Absent a waiver, the current rule prohibits common ownership of a daily newspaper and a broadcast station serving the same geographic market, in this case, New York, NY. However, as a result of the long-running dispute over whether the newspaper-broadcast cross-ownership rule remains lawful and justified, the Commission previously granted or extended temporary waivers for the WWOR/New York Post combination in 2001, 2006, and 2014. Subsequently, the Commission eliminated the newspaper/broadcast cross-ownership rule in 2017, and the combination of WWOR and the Post was authorized by operation of law for nearly two years with no need for a waiver. Following an appeal, a divided panel of the U.S. Court of Appeals for the Third Circuit by a 2-1 vote reversed and remanded the Commission’s decision, thus reinstating the rule. However, the U.S. Supreme Court has agreed to review the Third Circuit’s decision and will hear oral arguments on January 19, 2021.

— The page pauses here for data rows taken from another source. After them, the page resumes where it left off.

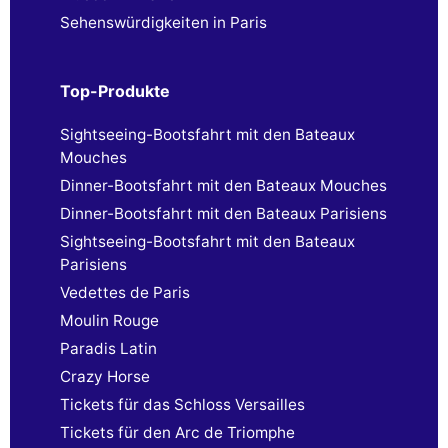
Sehenswürdigkeiten in Paris
Top-Produkte
Sightseeing-Bootsfahrt mit den Bateaux
Mouches
Dinner-Bootsfahrt mit den Bateaux Mouches
Dinner-Bootsfahrt mit den Bateaux Parisiens
Sightseeing-Bootsfahrt mit den Bateaux
Parisiens
Vedettes de Paris
Moulin Rouge
Paradis Latin
Crazy Horse
Tickets für das Schloss Versailles
Tickets für den Arc de Triomphe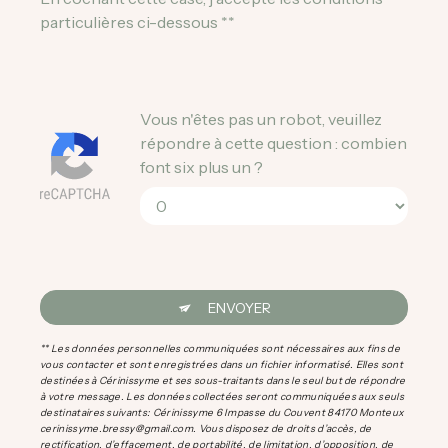
particulières ci-dessous **
Vous n'êtes pas un robot, veuillez
répondre à cette question : combien
font six plus un ?
ENVOYER
** Les données personnelles communiquées sont nécessaires aux fins de
vous contacter et sont enregistrées dans un fichier informatisé. Elles sont
destinées à Cérinissyme et ses sous-traitants dans le seul but de répondre
à votre message. Les données collectées seront communiquées aux seuls
destinataires suivants: Cérinissyme 6 Impasse du Couvent 84170 Monteux
cerinissyme.bressy@gmail.com. Vous disposez de droits d’accès, de
rectification, d’effacement, de portabilité, de limitation, d’opposition, de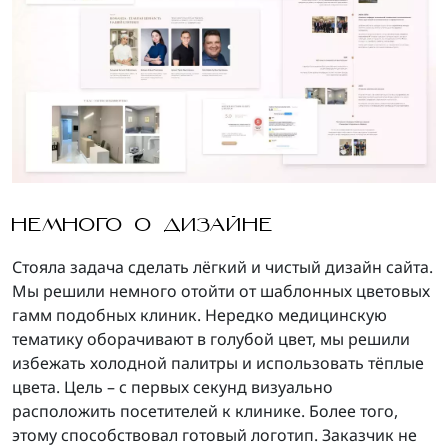
НЕМНОГО О ДИЗАЙНЕ
Стояла задача сделать лёгкий и чистый дизайн сайта.
Мы решили немного отойти от шаблонных цветовых
гамм подобных клиник. Нередко медицинскую
тематику оборачивают в голубой цвет, мы решили
избежать холодной палитры и использовать тёплые
цвета. Цель – с первых секунд визуально
расположить посетителей к клинике. Более того,
этому способствовал готовый логотип. Заказчик не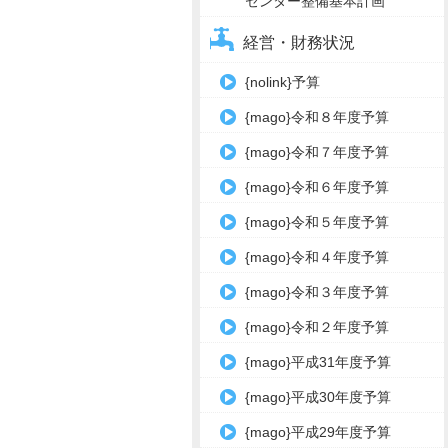
センター整備基本計画
経営・財務状況
{nolink}予算
{mago}令和８年度予算
{mago}令和７年度予算
{mago}令和６年度予算
{mago}令和５年度予算
{mago}令和４年度予算
{mago}令和３年度予算
{mago}令和２年度予算
{mago}平成31年度予算
{mago}平成30年度予算
{mago}平成29年度予算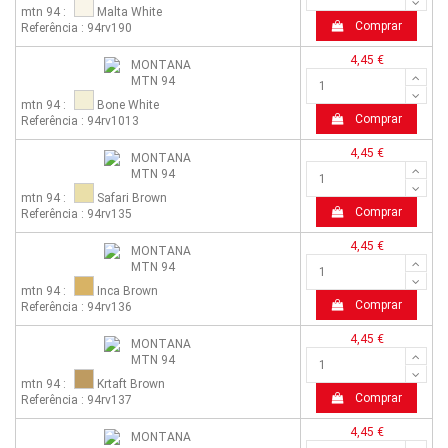
mtn 94 :
Malta White
Comprar
Referência : 94rv190
4,45 €
mtn 94 :
Bone White
Comprar
Referência : 94rv1013
4,45 €
mtn 94 :
Safari Brown
Comprar
Referência : 94rv135
4,45 €
mtn 94 :
Inca Brown
Comprar
Referência : 94rv136
4,45 €
mtn 94 :
Krtaft Brown
Comprar
Referência : 94rv137
4,45 €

The media marketplace has changed significantly since the adoption of the newspaper broadcast cross-ownership rule in 1975, resulting in repeated Commission efforts to modernize the rule. Given the pending Supreme Court review of this rule, and the Commission’s 2017 determination, which was unchallenged in the Third Circuit litigation, that the newspaper broadcast cross-ownership rule is no longer necessary to preserve competition or viewpoint diversity, the Commission determined that it was appropriate to grant a temporary waiver as opposed to a permanent one, until the status of the rule has been resolved.As a result of Friday’s Order, Fox may continue to own collectively WWOR and the Post—as well as WNYW(TV), New York, New York, for which Fox had received a permanent waiver in 1993—pending the outcome of the current litigation and, in the event that the newspaperbroadcast cross-ownership rule survives that litigation, until 180 days following the date that a Commission order making a determination reaffirming that the newspaper-broadcast crossownership rule remains in the public interest becomes final and unappealable.
The action in this Order preserves the status quo and avoids the prospect of either hastily requiring a divestiture that might prove unnecessary or authorizing a permanent combination while regulatory uncertainty remains over the status of the newspaper/broadcast crossownership rule.